EDUCAR AL NIÑO EN LA ESPIRITUALIDAD - LA EDUCACIÓN ESPIRITUAL DE LOS NIÑOS


EDUCAR AL NIÑO EN LA ESPIRITUALIDAD


La educación espiritual de los niños
LA VIDA ESPIRITUAL DE LOS HIJOS
LA EDUCACIÓN RELIGIOSA DEL NIÑO

La palabra "religiosidad" es cada vez menos usada en nuestra sociedad. Su uso ha decaído a tal punto que cada vez que la empleamos nos vemos obligados a redefinirla y a reubicarla en el contexto en el cual la usamos, para no dar lugar a confusión o a mala interpretación.
Se acepta como generalizado el hecho de que "religiosa" es una persona que en cierto modo ocupa un lugar no común en la comunidad o en su mismo grupo, ya sea por su posición ideológica o por la naturaleza de su profesión.

Sin connotaciones secundarias, "religiosa" es una persona que posee una religión que orienta su vida, y que la profesa con celo. Si es así de simple ser religioso, entonces ¿por qué no detenemos y considerar con más frecuencia la religiosidad en el ser humano? El estudio de esta cualidad humana trae aparejados algunos interrogantes: ¿Es el sentimiento religioso innato? ¿Cuándo nace? ¿Cómo se origina? ¿Cómo se desarrolla? ¿Cuánto dura?
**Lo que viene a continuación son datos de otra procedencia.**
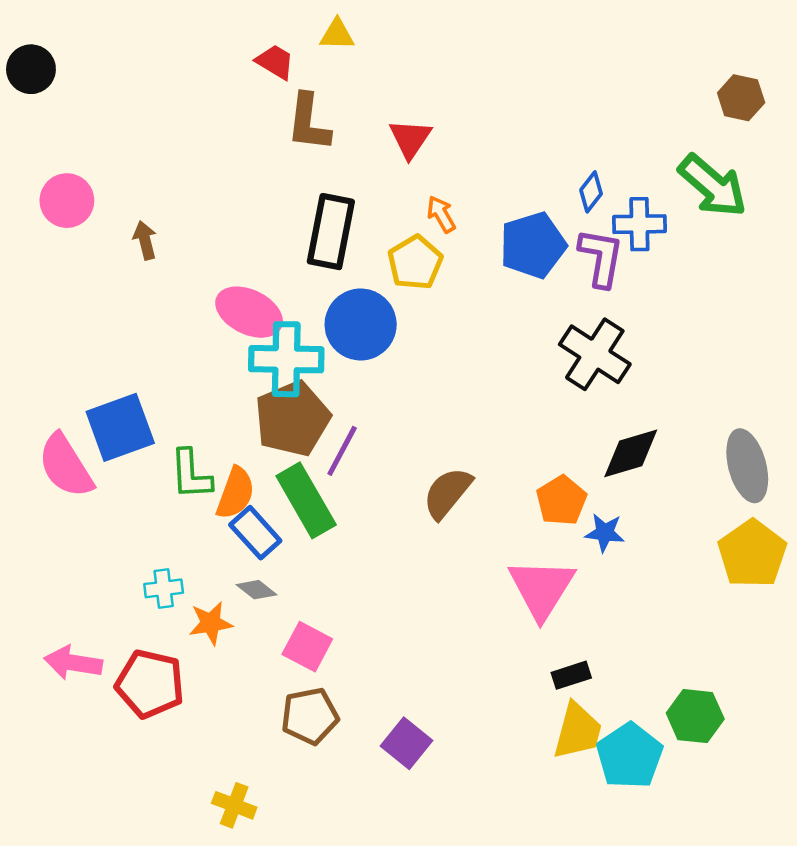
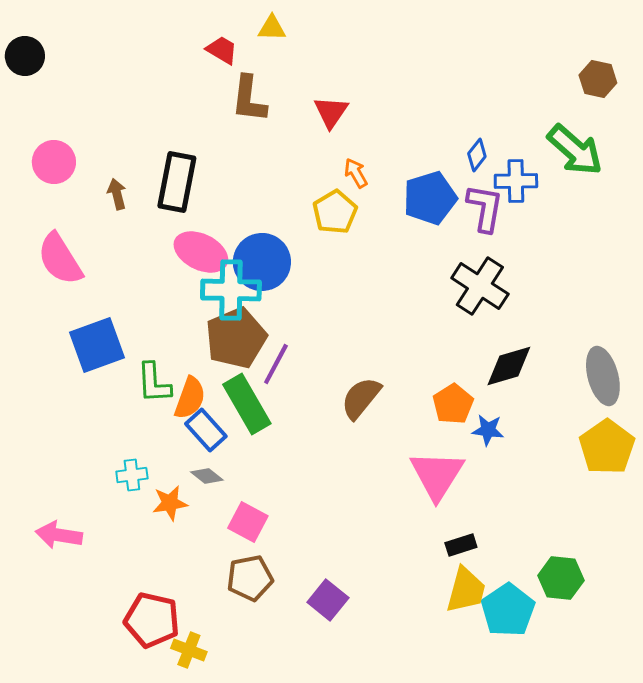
black rectangle: (331, 232) -> (177, 182), moved
blue circle: (361, 324) -> (262, 262), moved
pink semicircle: (66, 466) -> (60, 259), moved
red pentagon: (150, 684) -> (152, 620), moved

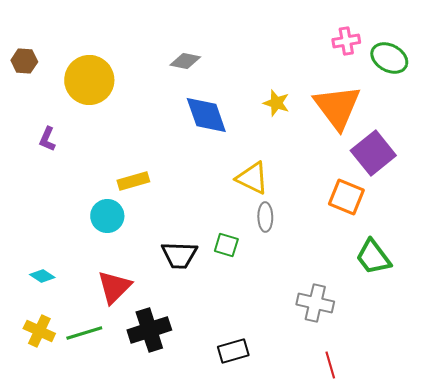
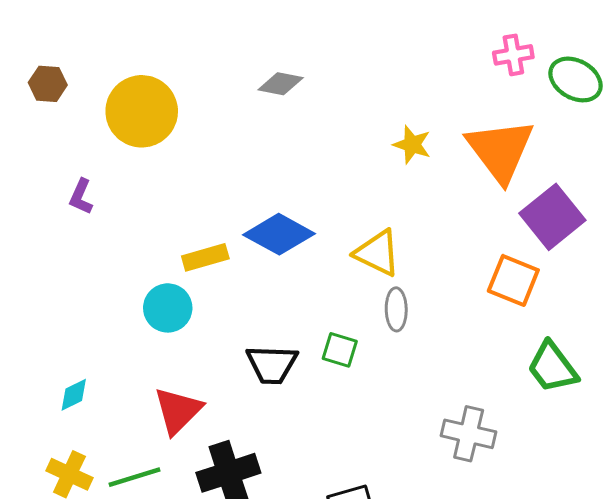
blue diamond: (206, 115) -> (279, 234), moved, turned -42
cyan diamond: (42, 276) -> (74, 395), turned -60

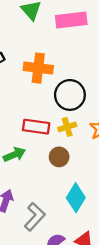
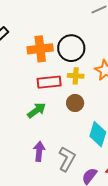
orange cross: (38, 68) -> (40, 49), moved
yellow cross: (67, 127) -> (76, 76), turned 35

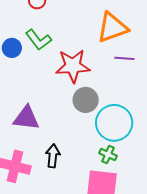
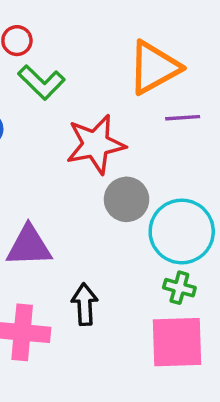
green L-shape: (38, 40) -> (41, 82), moved

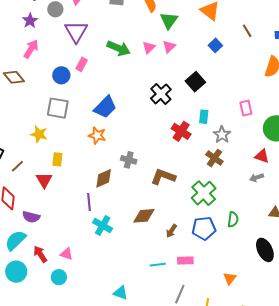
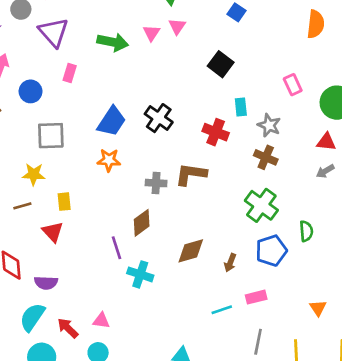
blue circle: (61, 75) -> (31, 91), moved
black cross: (161, 94) -> (159, 118), moved
brown line: (17, 166) -> (22, 206), moved, turned 40
brown L-shape: (163, 177) -> (191, 174), moved
brown diamond: (104, 178) -> (142, 223), moved

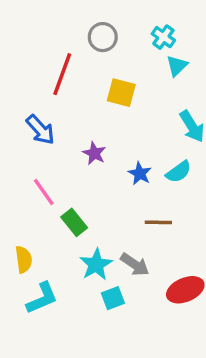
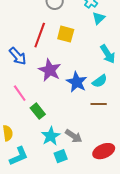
red line: (62, 74) -> (40, 35), moved
purple star: (94, 153) -> (50, 70), size x1.6
blue star: (140, 174) -> (77, 82), size x1.5
brown line: (158, 222) -> (99, 104), moved

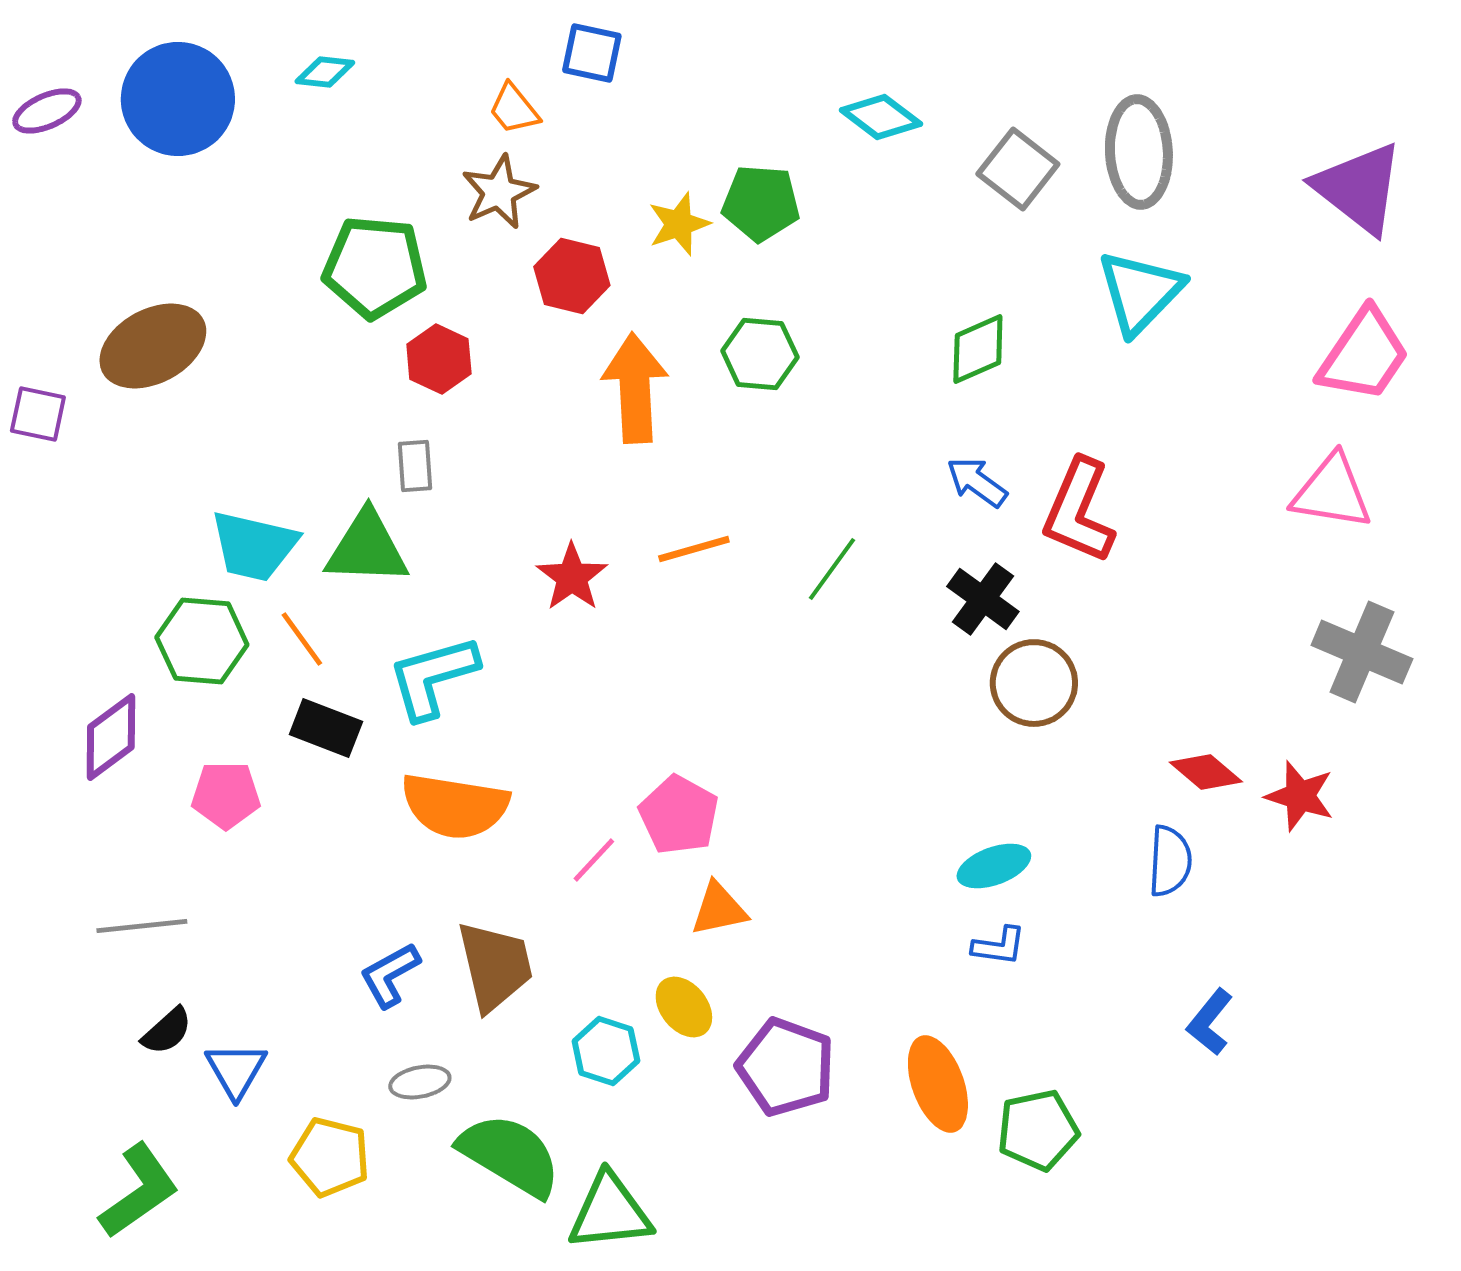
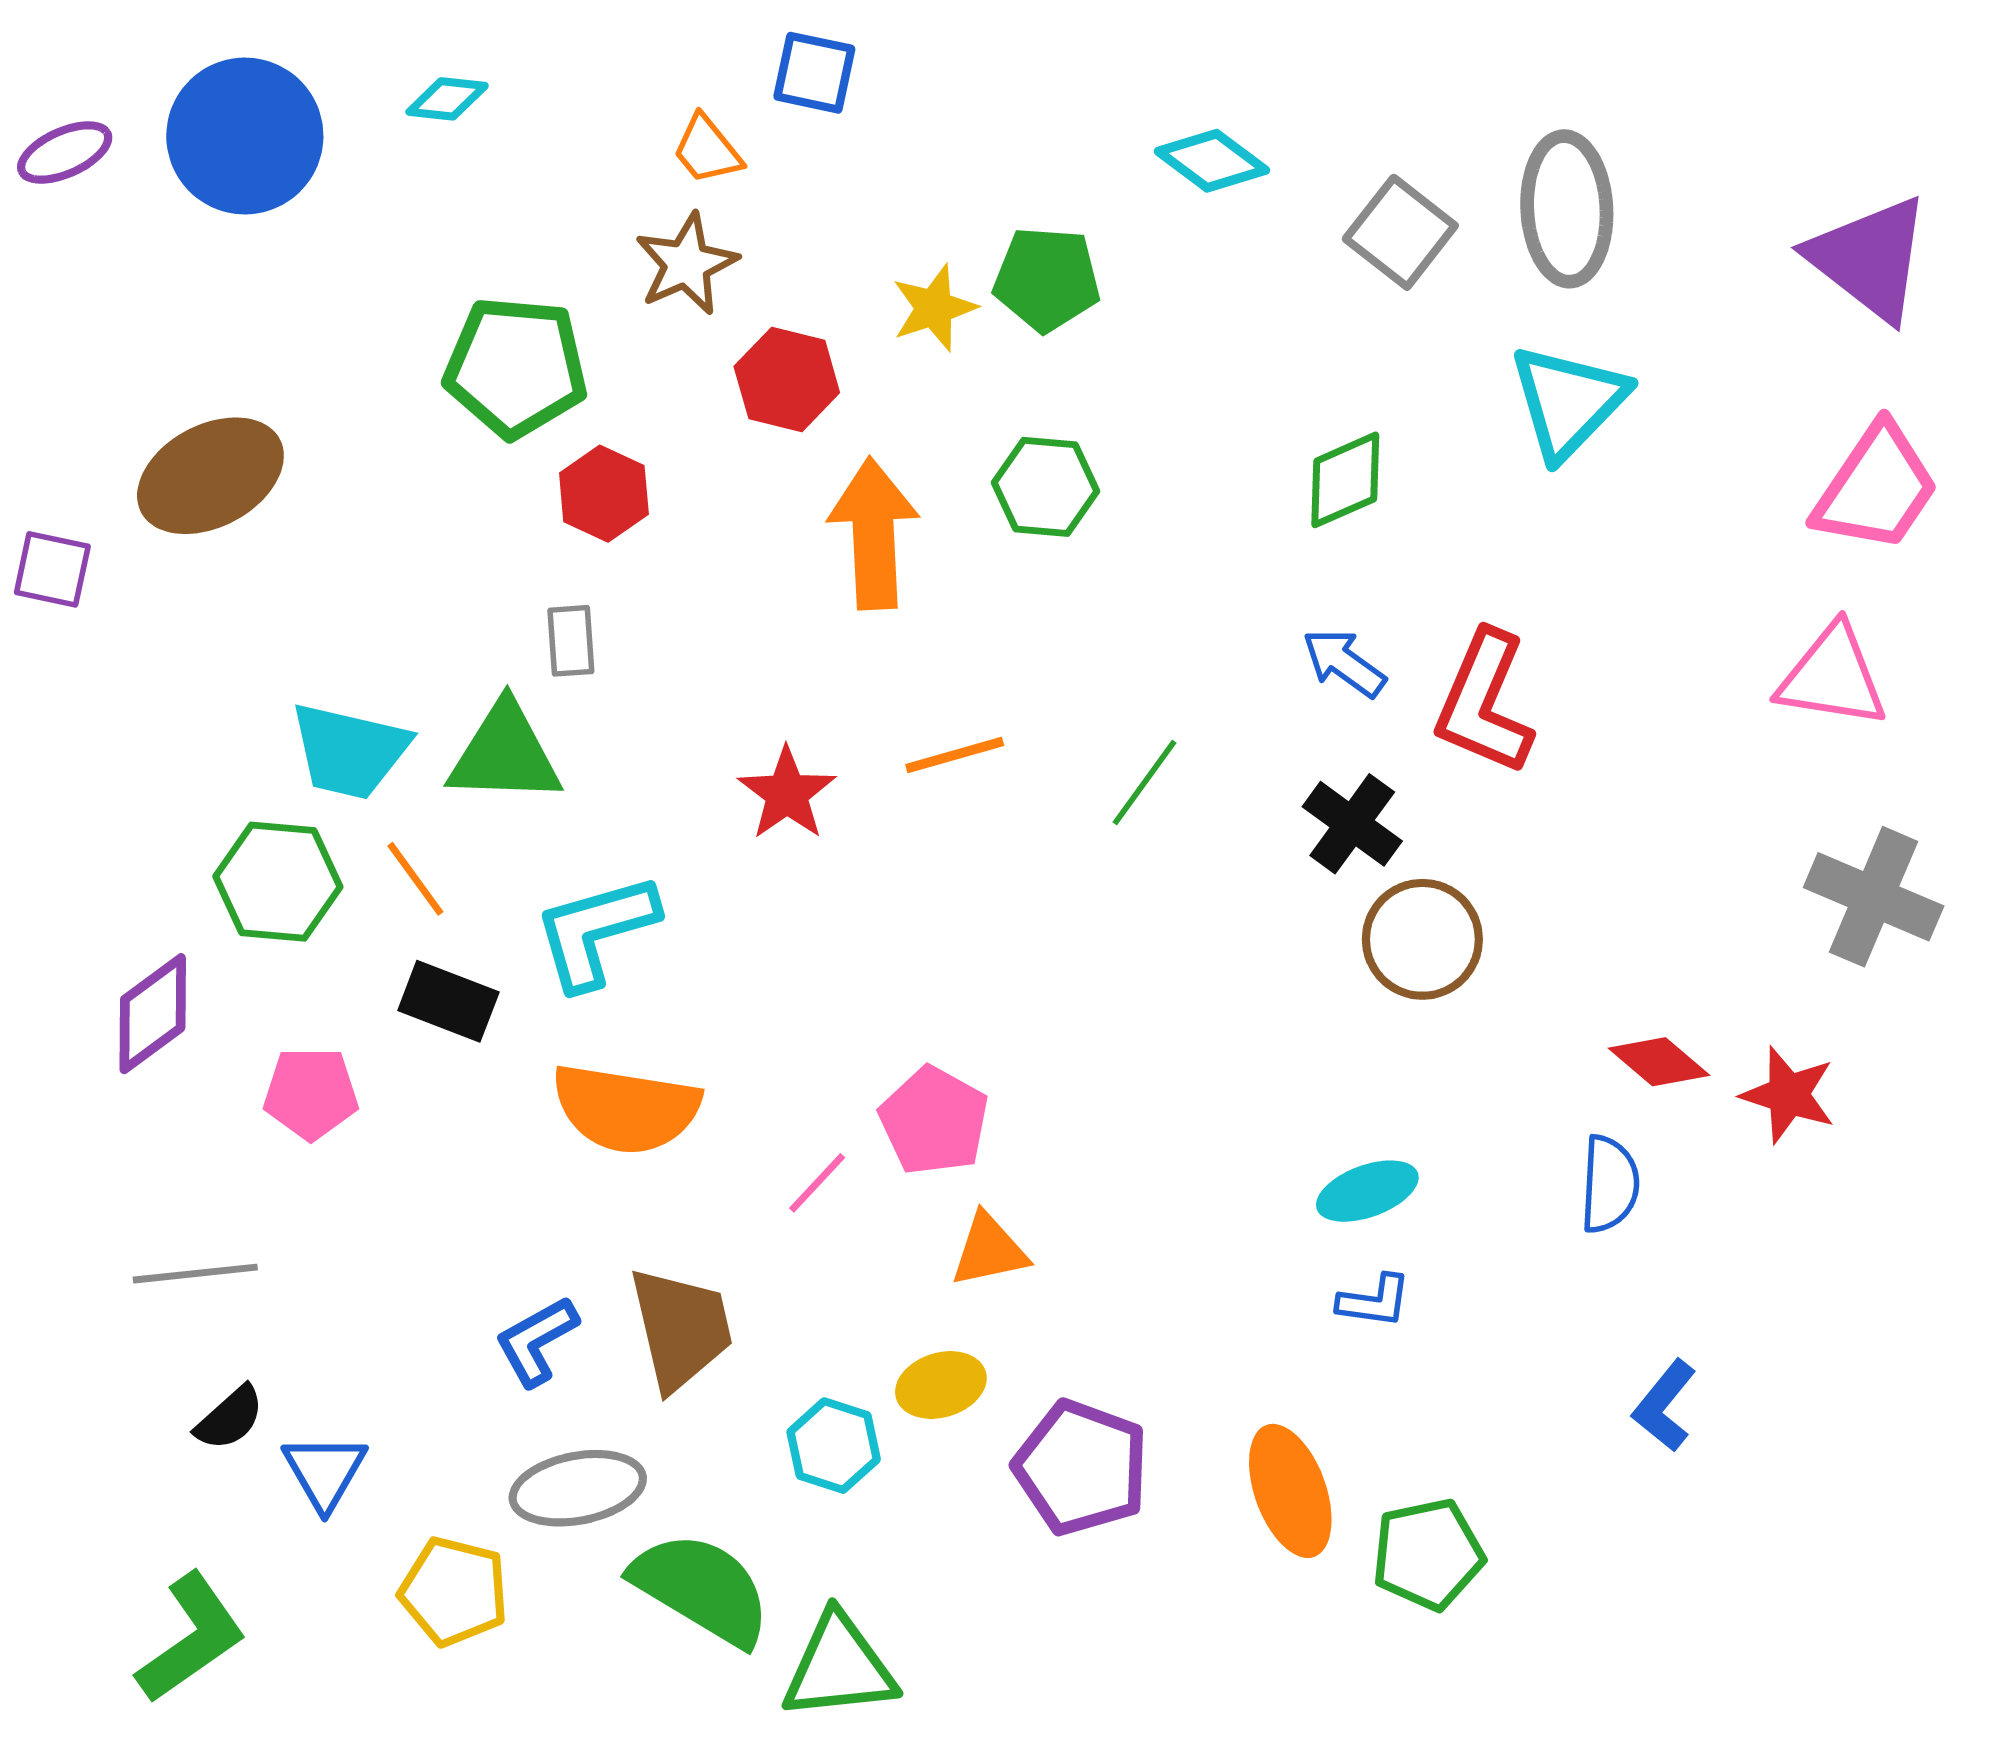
yellow ellipse: (684, 1007) -> (941, 1385), turned -68
gray ellipse: (420, 1082) -> (578, 1488), size x1.6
A continuación, consideremos algunas respuestas a estos interrogantes.

Origen del sentimiento religioso
El niño nace con el innato "deseo de ser bueno'", por un lado, y la predisposición y tendencias heredadas hacia el mal, por el otro (Romanos 7: 21), pero sin la capacidad para distinguir el bien y el mal en sí mismos, aunque sí sus consecuencias.

En los primeros años el niño es incapaz de captar el hecho de que puedan existir autoridad y puntos de vista diferentes del suyo propio. Se sitúa necesariamente en el centro de su mundo e interpreta todo según su propia experiencia. De este modo, es "bueno" lo que le hace bien y le ocasiona placer y es "malo" lo que lo daña o lo disgusta. Aunque esto es más bien moral que religiosidad, es uno de los puntos de partida para la formación de la conciencia religiosa. Cuando el niño ha sido bien encaminado en la consolidación de su juicio moral, su sentimiento de religiosidad tendrá una base más firme y no tan sólo imitativa.

La responsabilidad paterna va más allá de proveer instrucción, alimento y vestido a los hijos. Los padres deben saber cómo guiar a los niños en la vida espiritual.

Desde un punto de vista psicológico, podríamos decir que alrededor de los tres o cuatro años, cuando el niño llega a la edad del animismo, está en condiciones de iniciar la vía del sentimiento religioso, pues ya ha comenzado a conceder a las fuerzas humanas mayor valor que a la de los objetos. "No cabe establecer en qué momento una experiencia se hace religiosa y cuándo se la puede calificar de tal Pero es innegable que en la infancia se esbozan decisiva- mente los caracteres de la religiosidad: la relación con fuerzas -por lo común personificadas, la atracción y el temor hacia ellas, el esfuerzo por entrar en comunicación con las mismas. 

Todo ello está magnificado y puede parecer falso a un pensamiento lógico crítico, pero es también un paso importante y bien dado" para la formación del sentimiento religioso.

No obstante, el ingreso a la vía de la religiosidad debe ser preparado aún antes del nacimiento. La vida piadosa de la madre y su preocupación por las cosas espirituales constituyen el primer paso que encaminará al niño en esta vía; y la siembra religiosa de cada día en el tierno corazón del pequeño dará frutos que se concretarán en un carácter equilibrado y en una profunda experiencia espiritual.